Seriously, by the time we ordered our final meal of chicken fingers in a restaurant (that would be Saturday, in Merritt, OH MY GOD Bonus Tip: never go to Merritt if you can help it) the kids were like, yeah, whatever, chicken fingers, here, I’m sucking ketchup out of the container, that’s how much I care about chicken fingers.

And you, the parent? You the parent are saying, I give up, suck the ketchup if you must, as long as you just SHUT IT for five minutes so I can enjoy my sub-par pasta dish and the Lager that the waitress brought me when I asked for a dark beer.

You want salt in your hand from the salt shaker? OK. Here’s salt in your hand from the salt shaker.

5. This is not ideal. This is Wartime Parenting. You can sort out the rules and worry about the bad habits when you get home.

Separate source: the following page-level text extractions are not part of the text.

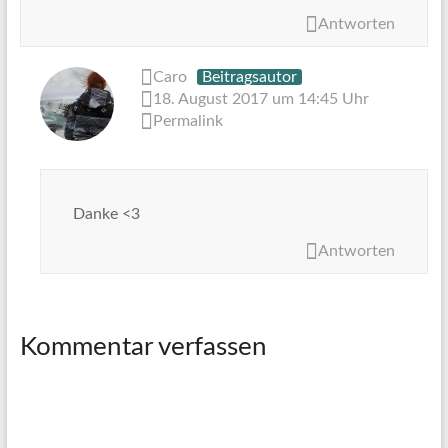
Antworten
Caro
Beitragsautor
18. August 2017 um 14:45 Uhr
Permalink
Danke <3
Antworten
Kommentar verfassen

We had some fun. We saw dinosaurs (Drumheller) and a giant turtle statue (Boissevain, MB) and real frogs (International Peace Gardens) and we saw family and friends and ate delicious food and my father in law fed me copious amounts of gin and we swam in lots of pools and played in lots of playgrounds including one in Zealandia, SK that had equipment from the ’80s and the boys were enraptured by Guitar Hero and their Uncle playing it LIKE A ROCK STAR and despite the Very Hungry Mosquitoes, I don’t appear to have contracted West Nile Virus – so far – and we went 5,000 kilometres without a flat tire (although we did run over a small, blue cooler on our first day of driving and we thought that was the end right there) (and we also got snarled in traffic 30 minutes from home because of a highway-side brushfire [dispose of your cigarettes, people!]) or calling each other names (much) and we took 500 pictures and several videos and laughed some, at least a little every day, even if some of it was tinged with hysteria.

***

All day on Saturday, on our way home from Enderby, Fresco would cry,
“I want to go to our new motel!”
and Trombone, ever the helpful big brother, would say,
“We’re not going to a motel! We’re going home!”
and Fresco would cry and wail louder.
“But I want to go to our pool!”

I guess that’s an endorsement?

My recommendation: wait till the kids are older. But really, you could do a lot worse than we did. And there is always ice cream.